(Dataset entries)
____________________
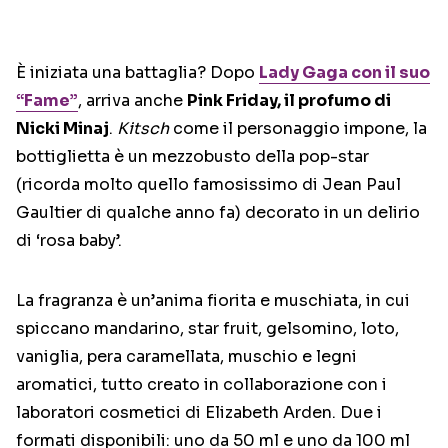
È iniziata una battaglia? Dopo
Lady Gaga con il suo
“Fame”
, arriva anche
Pink Friday, il profumo di
Nicki Minaj
.
Kitsch
come il personaggio impone, la
bottiglietta è un mezzobusto della pop-star
(ricorda molto quello famosissimo di Jean Paul
Gaultier di qualche anno fa) decorato in un delirio
di ‘rosa baby’.
La fragranza è un’anima fiorita e muschiata, in cui
spiccano mandarino, star fruit, gelsomino, loto,
vaniglia, pera caramellata, muschio e legni
aromatici, tutto creato in collaborazione con i
laboratori cosmetici di Elizabeth Arden. Due i
formati disponibili: uno da 50 ml e uno da 100 ml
____________________
__Required action__:
Reproduce the entries above exactly. Do not include the images.

__Answer for this exercise__:
È iniziata una battaglia? Dopo
Lady Gaga con il suo
“Fame”
, arriva anche
Pink Friday, il profumo di
Nicki Minaj
.
Kitsch
come il personaggio impone, la
bottiglietta è un mezzobusto della pop-star
(ricorda molto quello famosissimo di Jean Paul
Gaultier di qualche anno fa) decorato in un delirio
di ‘rosa baby’.
La fragranza è un’anima fiorita e muschiata, in cui
spiccano mandarino, star fruit, gelsomino, loto,
vaniglia, pera caramellata, muschio e legni
aromatici, tutto creato in collaborazione con i
laboratori cosmetici di Elizabeth Arden. Due i
formati disponibili: uno da 50 ml e uno da 100 ml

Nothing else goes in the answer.